BEGIN Exercise data

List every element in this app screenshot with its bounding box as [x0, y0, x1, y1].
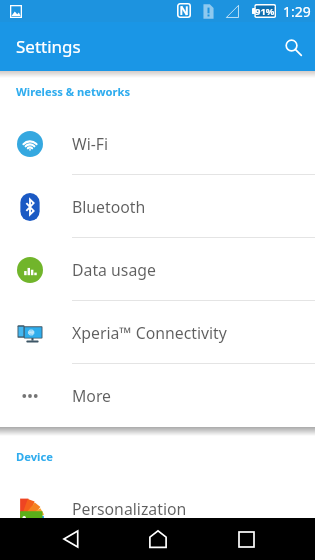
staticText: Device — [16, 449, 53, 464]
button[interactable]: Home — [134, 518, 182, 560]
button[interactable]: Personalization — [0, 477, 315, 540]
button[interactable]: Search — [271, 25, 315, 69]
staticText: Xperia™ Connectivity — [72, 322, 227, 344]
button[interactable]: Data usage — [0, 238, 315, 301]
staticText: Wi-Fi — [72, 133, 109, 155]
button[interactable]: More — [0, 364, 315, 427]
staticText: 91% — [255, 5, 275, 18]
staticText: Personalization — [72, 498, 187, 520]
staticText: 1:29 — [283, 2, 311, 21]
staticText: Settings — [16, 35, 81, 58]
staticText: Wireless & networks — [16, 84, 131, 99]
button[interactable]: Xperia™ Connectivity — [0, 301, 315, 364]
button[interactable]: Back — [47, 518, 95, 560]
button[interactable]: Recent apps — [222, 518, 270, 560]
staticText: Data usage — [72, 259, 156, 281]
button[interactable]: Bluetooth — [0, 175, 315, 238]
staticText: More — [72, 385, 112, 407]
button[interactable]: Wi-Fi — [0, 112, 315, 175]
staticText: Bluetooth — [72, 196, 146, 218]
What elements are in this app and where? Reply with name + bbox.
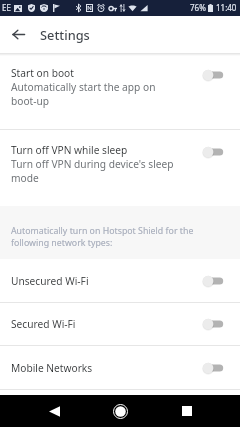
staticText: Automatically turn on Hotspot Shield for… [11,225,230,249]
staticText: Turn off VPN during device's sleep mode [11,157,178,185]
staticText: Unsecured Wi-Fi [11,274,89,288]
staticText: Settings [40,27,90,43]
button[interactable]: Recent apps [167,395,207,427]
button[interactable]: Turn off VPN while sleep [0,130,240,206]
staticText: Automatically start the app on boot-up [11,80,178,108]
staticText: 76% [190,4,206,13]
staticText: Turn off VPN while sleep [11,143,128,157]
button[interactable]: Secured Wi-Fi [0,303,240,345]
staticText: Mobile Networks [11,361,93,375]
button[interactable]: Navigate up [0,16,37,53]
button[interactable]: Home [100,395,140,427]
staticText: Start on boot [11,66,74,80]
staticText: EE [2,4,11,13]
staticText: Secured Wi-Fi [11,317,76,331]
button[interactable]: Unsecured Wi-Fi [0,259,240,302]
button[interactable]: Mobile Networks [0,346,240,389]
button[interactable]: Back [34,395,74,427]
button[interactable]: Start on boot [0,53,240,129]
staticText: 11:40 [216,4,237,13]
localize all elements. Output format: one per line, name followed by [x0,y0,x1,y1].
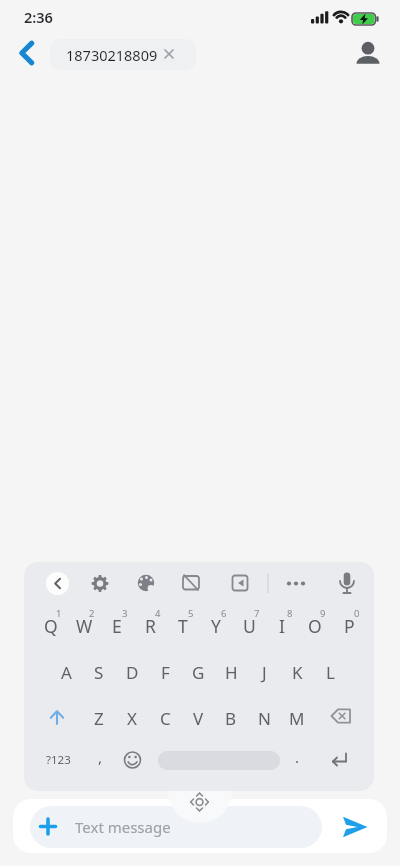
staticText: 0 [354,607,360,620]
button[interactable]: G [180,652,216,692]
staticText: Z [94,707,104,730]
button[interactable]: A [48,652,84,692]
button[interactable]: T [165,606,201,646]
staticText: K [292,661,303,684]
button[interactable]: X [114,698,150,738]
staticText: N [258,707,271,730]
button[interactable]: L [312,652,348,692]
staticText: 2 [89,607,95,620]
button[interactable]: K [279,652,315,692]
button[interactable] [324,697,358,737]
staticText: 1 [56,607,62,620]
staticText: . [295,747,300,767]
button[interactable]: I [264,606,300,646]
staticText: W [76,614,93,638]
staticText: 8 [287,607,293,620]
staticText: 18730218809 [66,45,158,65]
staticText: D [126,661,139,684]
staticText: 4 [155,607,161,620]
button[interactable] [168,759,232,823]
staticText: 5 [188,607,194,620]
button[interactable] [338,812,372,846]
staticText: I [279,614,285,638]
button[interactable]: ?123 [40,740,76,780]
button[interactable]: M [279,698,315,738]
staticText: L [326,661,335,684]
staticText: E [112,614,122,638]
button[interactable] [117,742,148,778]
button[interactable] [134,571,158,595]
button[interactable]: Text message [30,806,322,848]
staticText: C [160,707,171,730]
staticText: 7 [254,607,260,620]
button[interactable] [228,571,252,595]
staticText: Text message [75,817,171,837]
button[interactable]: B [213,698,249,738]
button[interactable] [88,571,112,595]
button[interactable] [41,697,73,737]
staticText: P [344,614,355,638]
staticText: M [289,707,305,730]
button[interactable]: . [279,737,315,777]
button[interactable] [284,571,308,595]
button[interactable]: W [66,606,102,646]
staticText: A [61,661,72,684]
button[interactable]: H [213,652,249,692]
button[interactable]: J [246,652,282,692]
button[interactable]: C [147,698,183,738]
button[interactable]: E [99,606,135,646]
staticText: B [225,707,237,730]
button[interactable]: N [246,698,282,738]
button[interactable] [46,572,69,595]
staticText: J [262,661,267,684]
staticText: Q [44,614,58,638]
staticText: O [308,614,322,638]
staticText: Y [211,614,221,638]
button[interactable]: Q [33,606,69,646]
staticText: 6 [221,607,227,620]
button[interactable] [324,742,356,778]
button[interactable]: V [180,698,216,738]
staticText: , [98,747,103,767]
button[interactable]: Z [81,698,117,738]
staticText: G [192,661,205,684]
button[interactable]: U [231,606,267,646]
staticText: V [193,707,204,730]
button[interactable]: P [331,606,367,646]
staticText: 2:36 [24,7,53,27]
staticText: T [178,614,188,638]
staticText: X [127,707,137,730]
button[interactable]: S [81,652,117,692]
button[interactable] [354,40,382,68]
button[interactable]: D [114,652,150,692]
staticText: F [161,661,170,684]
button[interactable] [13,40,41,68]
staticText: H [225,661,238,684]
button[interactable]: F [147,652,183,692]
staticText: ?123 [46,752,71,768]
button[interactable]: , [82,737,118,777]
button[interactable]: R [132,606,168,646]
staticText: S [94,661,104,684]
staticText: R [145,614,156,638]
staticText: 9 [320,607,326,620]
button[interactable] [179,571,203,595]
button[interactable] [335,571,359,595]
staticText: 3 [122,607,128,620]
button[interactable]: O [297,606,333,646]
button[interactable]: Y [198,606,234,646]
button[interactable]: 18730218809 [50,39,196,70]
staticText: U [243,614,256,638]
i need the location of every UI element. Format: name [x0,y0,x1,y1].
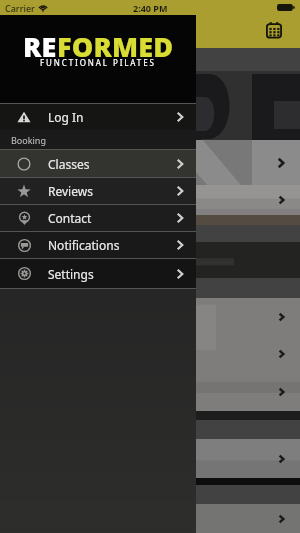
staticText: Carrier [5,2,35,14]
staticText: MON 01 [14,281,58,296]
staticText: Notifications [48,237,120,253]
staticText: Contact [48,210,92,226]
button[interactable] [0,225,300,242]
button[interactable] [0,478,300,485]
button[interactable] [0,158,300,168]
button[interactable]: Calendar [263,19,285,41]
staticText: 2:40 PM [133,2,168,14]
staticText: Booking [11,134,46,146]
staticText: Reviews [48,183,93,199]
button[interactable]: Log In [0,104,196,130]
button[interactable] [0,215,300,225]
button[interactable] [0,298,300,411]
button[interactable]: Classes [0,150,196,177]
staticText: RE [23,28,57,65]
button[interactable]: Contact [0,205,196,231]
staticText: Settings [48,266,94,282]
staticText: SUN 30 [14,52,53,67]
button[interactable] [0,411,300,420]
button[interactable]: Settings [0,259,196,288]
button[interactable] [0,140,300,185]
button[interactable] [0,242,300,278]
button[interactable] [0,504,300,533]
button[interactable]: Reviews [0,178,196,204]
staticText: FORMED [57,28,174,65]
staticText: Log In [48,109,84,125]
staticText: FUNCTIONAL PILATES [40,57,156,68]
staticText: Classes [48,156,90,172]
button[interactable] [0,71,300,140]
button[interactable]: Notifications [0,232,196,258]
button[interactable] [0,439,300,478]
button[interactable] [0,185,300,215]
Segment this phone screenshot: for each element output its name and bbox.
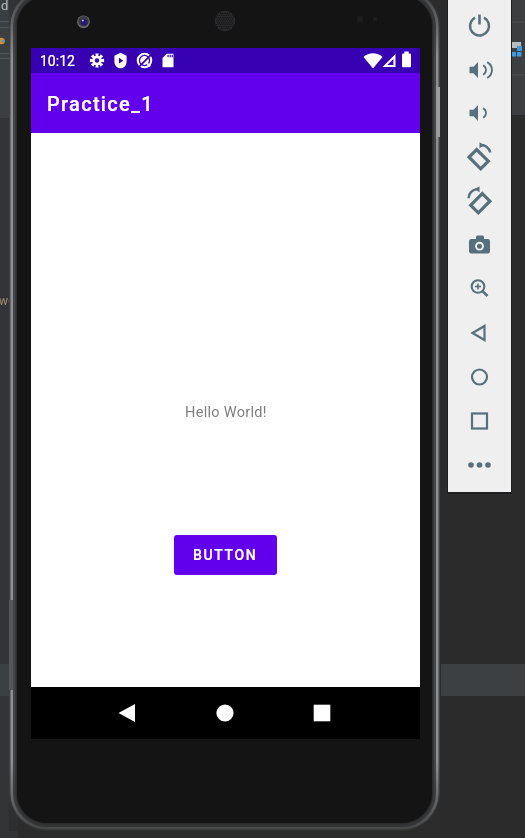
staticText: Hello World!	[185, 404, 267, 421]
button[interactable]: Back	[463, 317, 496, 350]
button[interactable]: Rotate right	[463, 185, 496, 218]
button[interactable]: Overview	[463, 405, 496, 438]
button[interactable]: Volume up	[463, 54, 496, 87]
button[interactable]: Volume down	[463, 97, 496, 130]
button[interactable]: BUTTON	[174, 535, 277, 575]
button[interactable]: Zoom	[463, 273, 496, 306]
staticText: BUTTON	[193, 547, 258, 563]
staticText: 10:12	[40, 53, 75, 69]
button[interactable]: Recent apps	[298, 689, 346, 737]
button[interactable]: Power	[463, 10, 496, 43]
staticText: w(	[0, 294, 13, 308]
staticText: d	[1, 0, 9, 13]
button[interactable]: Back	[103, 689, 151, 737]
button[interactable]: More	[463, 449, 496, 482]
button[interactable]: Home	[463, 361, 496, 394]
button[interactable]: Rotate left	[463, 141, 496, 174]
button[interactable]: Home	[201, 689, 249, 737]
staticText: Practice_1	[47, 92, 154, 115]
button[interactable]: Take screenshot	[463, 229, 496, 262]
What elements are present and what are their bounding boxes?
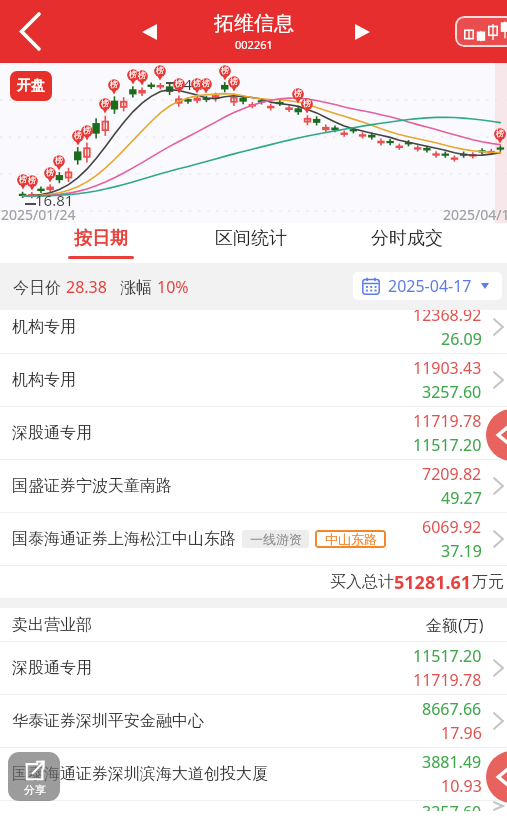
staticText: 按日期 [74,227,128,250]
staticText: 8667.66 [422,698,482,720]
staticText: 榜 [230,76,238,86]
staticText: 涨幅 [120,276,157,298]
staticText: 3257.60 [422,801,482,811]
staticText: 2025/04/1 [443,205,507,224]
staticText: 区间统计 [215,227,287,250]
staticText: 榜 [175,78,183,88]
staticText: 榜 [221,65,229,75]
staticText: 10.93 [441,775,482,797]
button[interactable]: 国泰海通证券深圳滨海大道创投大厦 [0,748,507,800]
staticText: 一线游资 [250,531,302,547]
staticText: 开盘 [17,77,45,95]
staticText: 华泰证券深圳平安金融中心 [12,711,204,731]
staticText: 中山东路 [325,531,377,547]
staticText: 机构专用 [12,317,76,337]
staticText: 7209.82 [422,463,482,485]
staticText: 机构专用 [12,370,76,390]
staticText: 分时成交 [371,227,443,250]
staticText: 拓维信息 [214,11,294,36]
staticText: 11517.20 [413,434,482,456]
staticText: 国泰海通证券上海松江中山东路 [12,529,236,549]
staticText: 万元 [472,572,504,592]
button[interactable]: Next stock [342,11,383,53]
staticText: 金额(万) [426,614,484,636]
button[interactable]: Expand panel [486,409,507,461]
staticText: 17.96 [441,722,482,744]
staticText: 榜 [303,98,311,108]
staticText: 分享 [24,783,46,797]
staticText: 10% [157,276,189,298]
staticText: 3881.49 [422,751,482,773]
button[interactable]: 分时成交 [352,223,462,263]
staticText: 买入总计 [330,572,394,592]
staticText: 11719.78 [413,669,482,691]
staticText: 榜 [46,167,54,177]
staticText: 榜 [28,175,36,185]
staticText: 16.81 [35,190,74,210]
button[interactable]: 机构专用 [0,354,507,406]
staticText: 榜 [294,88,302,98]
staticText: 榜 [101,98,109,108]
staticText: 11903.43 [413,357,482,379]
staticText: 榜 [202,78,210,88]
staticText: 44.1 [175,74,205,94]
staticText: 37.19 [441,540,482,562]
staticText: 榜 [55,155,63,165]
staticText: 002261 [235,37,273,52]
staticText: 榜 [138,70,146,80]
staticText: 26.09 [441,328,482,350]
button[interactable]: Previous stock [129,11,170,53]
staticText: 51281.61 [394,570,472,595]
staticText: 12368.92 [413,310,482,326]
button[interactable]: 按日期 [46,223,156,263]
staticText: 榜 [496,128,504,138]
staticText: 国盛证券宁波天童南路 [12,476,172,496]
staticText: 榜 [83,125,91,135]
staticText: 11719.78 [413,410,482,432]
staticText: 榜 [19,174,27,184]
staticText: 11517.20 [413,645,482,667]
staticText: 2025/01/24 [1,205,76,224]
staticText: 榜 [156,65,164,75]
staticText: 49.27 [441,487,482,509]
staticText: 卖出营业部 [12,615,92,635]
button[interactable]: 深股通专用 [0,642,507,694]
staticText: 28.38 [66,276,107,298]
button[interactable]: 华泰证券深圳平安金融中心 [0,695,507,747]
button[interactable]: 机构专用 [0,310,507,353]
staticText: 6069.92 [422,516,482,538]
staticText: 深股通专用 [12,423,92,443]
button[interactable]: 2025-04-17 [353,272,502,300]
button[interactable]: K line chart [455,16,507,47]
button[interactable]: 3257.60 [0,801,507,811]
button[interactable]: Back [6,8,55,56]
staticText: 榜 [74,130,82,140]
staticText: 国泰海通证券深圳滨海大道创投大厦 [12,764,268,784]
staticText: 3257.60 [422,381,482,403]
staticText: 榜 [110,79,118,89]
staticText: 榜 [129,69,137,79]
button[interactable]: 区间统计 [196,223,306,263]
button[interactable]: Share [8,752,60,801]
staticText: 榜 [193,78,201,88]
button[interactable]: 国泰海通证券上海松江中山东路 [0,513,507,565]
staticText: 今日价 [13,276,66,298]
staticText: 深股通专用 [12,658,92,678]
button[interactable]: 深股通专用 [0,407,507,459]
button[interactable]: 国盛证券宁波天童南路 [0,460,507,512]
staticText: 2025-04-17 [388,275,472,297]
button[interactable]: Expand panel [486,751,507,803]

END Exercise data

Task item =>
Count how many lines in the records hold the string "bbox"; reply with the number alone.

Task response =>
2